═══ Data to process

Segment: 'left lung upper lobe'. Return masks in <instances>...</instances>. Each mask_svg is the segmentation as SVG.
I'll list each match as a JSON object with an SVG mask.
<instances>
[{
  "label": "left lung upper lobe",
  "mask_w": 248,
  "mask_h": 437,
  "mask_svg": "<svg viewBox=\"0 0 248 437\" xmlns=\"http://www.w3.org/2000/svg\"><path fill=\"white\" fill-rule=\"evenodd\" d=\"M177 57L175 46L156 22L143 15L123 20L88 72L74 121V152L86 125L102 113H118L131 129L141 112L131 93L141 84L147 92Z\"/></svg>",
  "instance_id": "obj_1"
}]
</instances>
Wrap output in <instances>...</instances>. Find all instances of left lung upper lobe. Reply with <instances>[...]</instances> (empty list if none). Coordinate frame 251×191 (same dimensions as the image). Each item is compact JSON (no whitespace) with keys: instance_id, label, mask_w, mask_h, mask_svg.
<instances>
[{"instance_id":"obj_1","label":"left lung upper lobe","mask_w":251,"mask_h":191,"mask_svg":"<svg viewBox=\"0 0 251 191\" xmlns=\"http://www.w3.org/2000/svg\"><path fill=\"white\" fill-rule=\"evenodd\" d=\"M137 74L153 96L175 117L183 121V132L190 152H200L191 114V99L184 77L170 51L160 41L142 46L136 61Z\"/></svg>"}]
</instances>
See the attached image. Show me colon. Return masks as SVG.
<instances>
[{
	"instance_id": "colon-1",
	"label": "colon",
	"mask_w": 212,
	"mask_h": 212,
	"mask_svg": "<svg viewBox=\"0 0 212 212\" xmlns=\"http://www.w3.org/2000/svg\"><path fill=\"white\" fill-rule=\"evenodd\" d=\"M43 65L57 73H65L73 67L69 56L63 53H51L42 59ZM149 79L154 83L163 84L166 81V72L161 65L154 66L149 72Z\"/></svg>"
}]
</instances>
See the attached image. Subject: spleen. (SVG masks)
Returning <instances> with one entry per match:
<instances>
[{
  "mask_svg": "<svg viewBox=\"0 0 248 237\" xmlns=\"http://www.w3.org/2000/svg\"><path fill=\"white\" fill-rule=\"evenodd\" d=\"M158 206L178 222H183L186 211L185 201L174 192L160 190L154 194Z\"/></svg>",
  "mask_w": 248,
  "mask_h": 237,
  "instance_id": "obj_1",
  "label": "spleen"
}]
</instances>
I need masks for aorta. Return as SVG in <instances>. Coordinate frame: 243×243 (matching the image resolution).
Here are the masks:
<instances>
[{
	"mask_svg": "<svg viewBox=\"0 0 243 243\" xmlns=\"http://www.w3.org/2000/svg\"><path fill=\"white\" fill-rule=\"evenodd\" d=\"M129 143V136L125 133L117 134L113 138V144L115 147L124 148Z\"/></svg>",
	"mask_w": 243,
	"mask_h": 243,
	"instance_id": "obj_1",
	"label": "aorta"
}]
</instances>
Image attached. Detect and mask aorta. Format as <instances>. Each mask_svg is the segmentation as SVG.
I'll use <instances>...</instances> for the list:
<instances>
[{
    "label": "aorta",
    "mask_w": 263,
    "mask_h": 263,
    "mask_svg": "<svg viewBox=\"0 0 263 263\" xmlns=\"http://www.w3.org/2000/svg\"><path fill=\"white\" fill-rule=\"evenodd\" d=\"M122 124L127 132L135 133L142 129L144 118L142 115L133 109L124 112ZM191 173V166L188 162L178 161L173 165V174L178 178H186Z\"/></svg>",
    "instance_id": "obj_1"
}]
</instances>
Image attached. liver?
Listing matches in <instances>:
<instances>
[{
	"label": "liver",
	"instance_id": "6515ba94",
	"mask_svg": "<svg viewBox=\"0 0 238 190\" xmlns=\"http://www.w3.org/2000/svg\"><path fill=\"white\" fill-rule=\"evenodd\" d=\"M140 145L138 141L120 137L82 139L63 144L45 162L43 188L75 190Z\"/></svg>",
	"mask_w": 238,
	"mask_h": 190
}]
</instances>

══════

▶ _Goal of the exercise_: Go through the data above and repeat all of it exactly.

▶ _Output_:
Segment: 'left lung upper lobe'. Return masks in <instances>...</instances>. Each mask_svg is the segmentation as SVG.
I'll list each match as a JSON object with an SVG mask.
<instances>
[{
  "label": "left lung upper lobe",
  "mask_w": 248,
  "mask_h": 437,
  "mask_svg": "<svg viewBox=\"0 0 248 437\" xmlns=\"http://www.w3.org/2000/svg\"><path fill=\"white\" fill-rule=\"evenodd\" d=\"M177 57L175 46L156 22L143 15L123 20L88 72L74 121V152L86 125L102 113H118L131 129L141 112L131 93L141 84L147 92Z\"/></svg>",
  "instance_id": "obj_1"
}]
</instances>
Wrap output in <instances>...</instances>. Find all instances of left lung upper lobe. Reply with <instances>[...]</instances> (empty list if none). Coordinate frame 251×191 (same dimensions as the image). Each item is compact JSON (no whitespace) with keys: instance_id, label, mask_w, mask_h, mask_svg.
<instances>
[{"instance_id":"obj_1","label":"left lung upper lobe","mask_w":251,"mask_h":191,"mask_svg":"<svg viewBox=\"0 0 251 191\" xmlns=\"http://www.w3.org/2000/svg\"><path fill=\"white\" fill-rule=\"evenodd\" d=\"M137 74L153 96L175 117L183 121V132L190 152H200L191 114V99L184 77L170 51L160 41L142 46L136 61Z\"/></svg>"}]
</instances>
See the attached image. Show me colon. Return masks as SVG.
<instances>
[{
	"instance_id": "colon-1",
	"label": "colon",
	"mask_w": 212,
	"mask_h": 212,
	"mask_svg": "<svg viewBox=\"0 0 212 212\" xmlns=\"http://www.w3.org/2000/svg\"><path fill=\"white\" fill-rule=\"evenodd\" d=\"M43 65L57 73H65L73 67L69 56L63 53H51L42 59ZM149 79L154 83L163 84L166 81V72L161 65L154 66L149 72Z\"/></svg>"
}]
</instances>
See the attached image. Subject: spleen. (SVG masks)
Returning <instances> with one entry per match:
<instances>
[{
  "mask_svg": "<svg viewBox=\"0 0 248 237\" xmlns=\"http://www.w3.org/2000/svg\"><path fill=\"white\" fill-rule=\"evenodd\" d=\"M158 206L178 222H183L186 211L185 201L174 192L160 190L154 194Z\"/></svg>",
  "mask_w": 248,
  "mask_h": 237,
  "instance_id": "obj_1",
  "label": "spleen"
}]
</instances>
I need masks for aorta. Return as SVG in <instances>. Coordinate frame: 243×243 (matching the image resolution).
Here are the masks:
<instances>
[{
	"mask_svg": "<svg viewBox=\"0 0 243 243\" xmlns=\"http://www.w3.org/2000/svg\"><path fill=\"white\" fill-rule=\"evenodd\" d=\"M129 143V136L125 133L117 134L113 138V144L115 147L124 148Z\"/></svg>",
	"mask_w": 243,
	"mask_h": 243,
	"instance_id": "obj_1",
	"label": "aorta"
}]
</instances>
Image attached. Detect and mask aorta. Format as <instances>. Each mask_svg is the segmentation as SVG.
I'll use <instances>...</instances> for the list:
<instances>
[{
    "label": "aorta",
    "mask_w": 263,
    "mask_h": 263,
    "mask_svg": "<svg viewBox=\"0 0 263 263\" xmlns=\"http://www.w3.org/2000/svg\"><path fill=\"white\" fill-rule=\"evenodd\" d=\"M122 124L127 132L135 133L142 129L144 118L142 115L133 109L124 112ZM191 173V166L188 162L178 161L173 165V174L178 178H186Z\"/></svg>",
    "instance_id": "obj_1"
}]
</instances>
Image attached. liver?
Listing matches in <instances>:
<instances>
[{
	"label": "liver",
	"instance_id": "6515ba94",
	"mask_svg": "<svg viewBox=\"0 0 238 190\" xmlns=\"http://www.w3.org/2000/svg\"><path fill=\"white\" fill-rule=\"evenodd\" d=\"M140 145L138 141L120 137L82 139L63 144L45 162L43 188L75 190Z\"/></svg>",
	"mask_w": 238,
	"mask_h": 190
}]
</instances>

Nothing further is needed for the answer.